The Federal Deposit Insurance Corporation (FDIC) received a formal June 8, 2024 notice from the Government Accountability Office (GAO) demanding that it rectify persistent shortcomings in blockchain supervision.
GAO Findings and Recommendations
The GAO highlighted that the FDIC’s response to earlier blockchain oversight guidance remains incomplete, despite a comprehensive July 2023 assessment that identified systemic gaps. That assessment warned of fragmented coordination among the FDIC, Federal Reserve, OCC, SEC, CFTC, NCUA, and CFPB, urging the creation of a unified institutional framework.
Regulatory Coordination Gaps
According to the GAO, federal agencies continue to operate in silos, leaving investors and the broader crypto market exposed to unmanaged blockchain risks. The watchdog stressed that ad‑hoc measures cannot substitute for a structured collaborative approach, especially as new stablecoin legislation expands the FDIC’s digital‑currency responsibilities.
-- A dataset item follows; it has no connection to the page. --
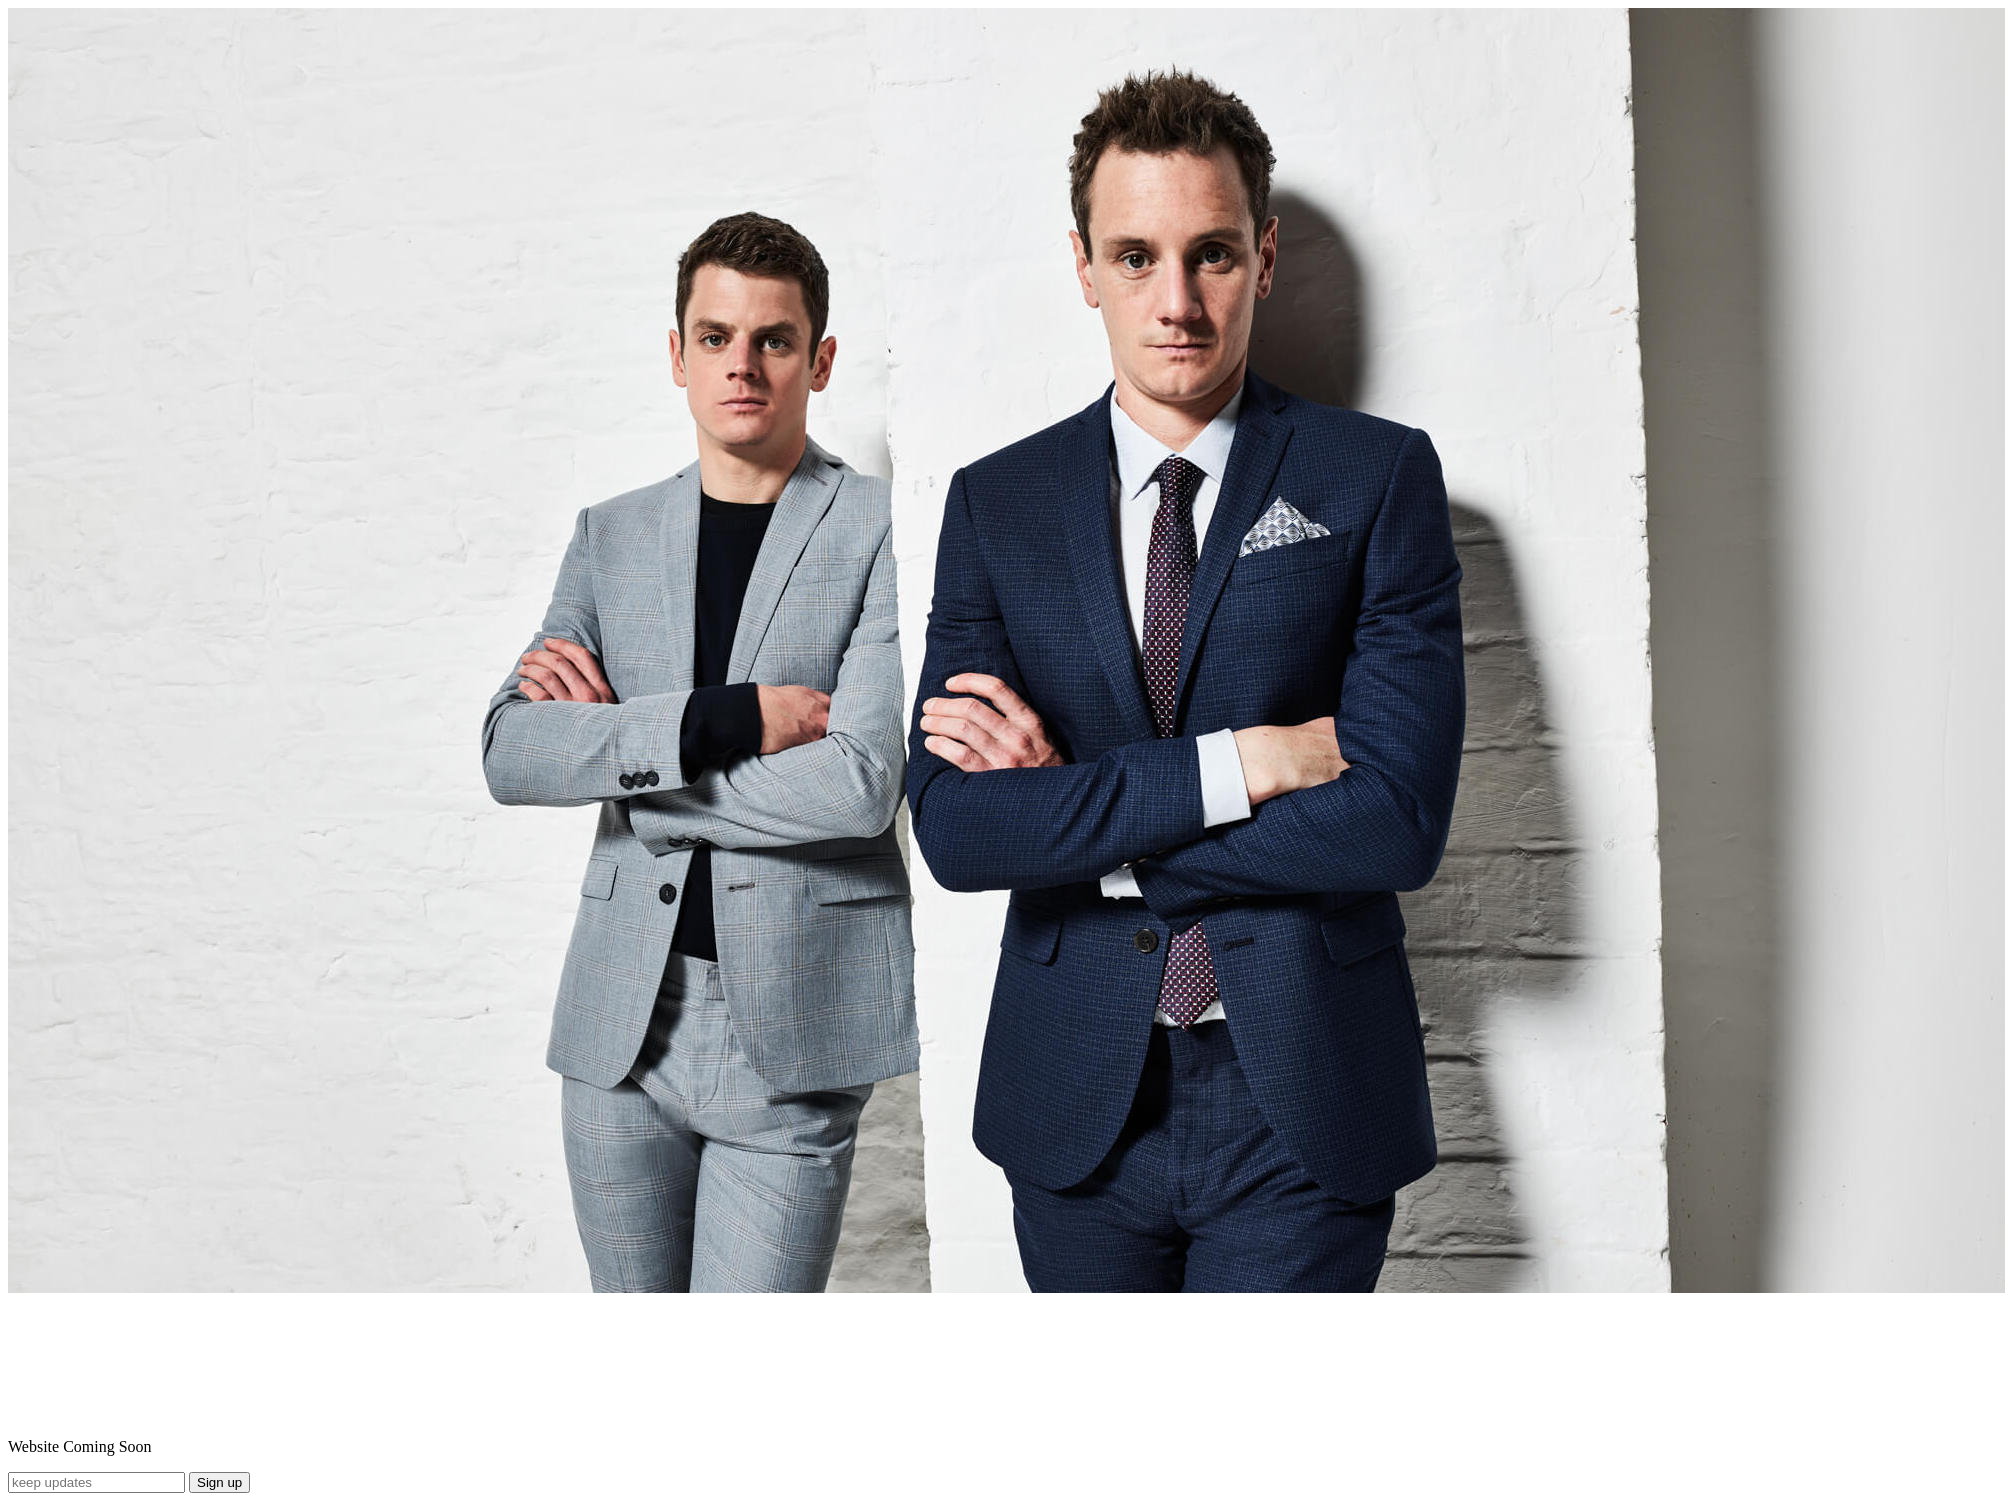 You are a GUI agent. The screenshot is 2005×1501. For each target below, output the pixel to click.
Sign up (219, 1482)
Implications for Stablecoin Oversight
Recent banking failures have intensified scrutiny of how regulators monitor crypto‑related exposures, prompting calls for tighter alignment across oversight bodies. Strengthening the FDIC’s blockchain risk management is seen as essential to safeguarding market stability and protecting investors from emerging digital‑asset threats.